Example 7: PRIMA is Possible to Distinguish Type of Base (A, T, G and C)

[0162] Recent development of CRISPR system enabled to ‘base-editing’ using nuclease-inactive version of SpCas9 (Kumor et al., Nature 2016, Nishida et al., Science 2016, Nishimasu et al., 2018). To test whether PRIMA is usable to distinguish type of base, the inventors performed PRIMA (FIG. 13). They could distinguish A or T at the same position (FIG. 13b). This result even broadens the possibility of application of PRIMA for single nucleotide polymorphism (SNP) typing besides indel detection. SNP typing can be also useful for the chemically mutagenized genotype (such as EMS-mutagenized lines in plant). Homeologs might be distinguished by PRIMA.

Methods

Protocol for PRIMA Using MultiNA DNA-500 Kit (FIG. 15)

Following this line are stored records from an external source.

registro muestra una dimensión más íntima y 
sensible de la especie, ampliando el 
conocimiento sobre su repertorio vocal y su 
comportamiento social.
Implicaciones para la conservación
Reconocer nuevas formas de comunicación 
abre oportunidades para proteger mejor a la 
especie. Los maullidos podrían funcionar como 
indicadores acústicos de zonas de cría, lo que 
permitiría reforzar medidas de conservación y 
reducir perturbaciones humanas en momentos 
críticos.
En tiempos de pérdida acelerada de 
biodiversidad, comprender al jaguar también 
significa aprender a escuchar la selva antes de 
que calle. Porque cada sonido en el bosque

[0163] 1. Set up a PCR condition based on the target site of genome editing. [0164] Design primers which satisfy the criteria below. [0165] Forward primer position: about 100 bp upstream of the (putative) mutation position. [0166] Reverse primer position: about 100 bp downstream of the (putative) mutation position. [0167] It is recommended to design these primers with the product size ranged between 180-220 bp. [0168] 2. Design a probe containing 5 bp deletion around the (putative) mutation position PRIMA is working with short single-stranded DNA (sssDNA). We confirmed 40mer sssDNA is long enough to introduce the conformational change after the re-annealing process in step4. We recommended probe position 5 bp deletion starting from −6 to −2 from of PAM sequence; see FIG. 15) [0169] 3. PCR [0170] Prepare PCR fragment with normal PCR protocol using the primers in step1. [0171] 4. Preparation of the mixture of PCR product and probe and re-annealing [0172] Mix the 9 μl of PCR product and 1 μl of 10 μM probe you prepared in step2. [0173] Then, preform denaturation and re-annealing reaction as follows; 5 min. at 95° C., cooling to 25° C. at 0.1° C. per second. [0174] 5. Detect heteroduplex peak [0175] Heteroduplex peak(s) can be detected by MultiNA, Microchip Electrophoresis System from SHIMADZU. This detection step can be achieved by polyacrylamide gel electrophoresis (Ota et al., 2013 Genes Cells, Ansai et al., 2014 Dev Growth Differ, Delwart et al., 1993 Science) or other high resolution electrophoresis machine (i.e. QIAxcel by Qiagen).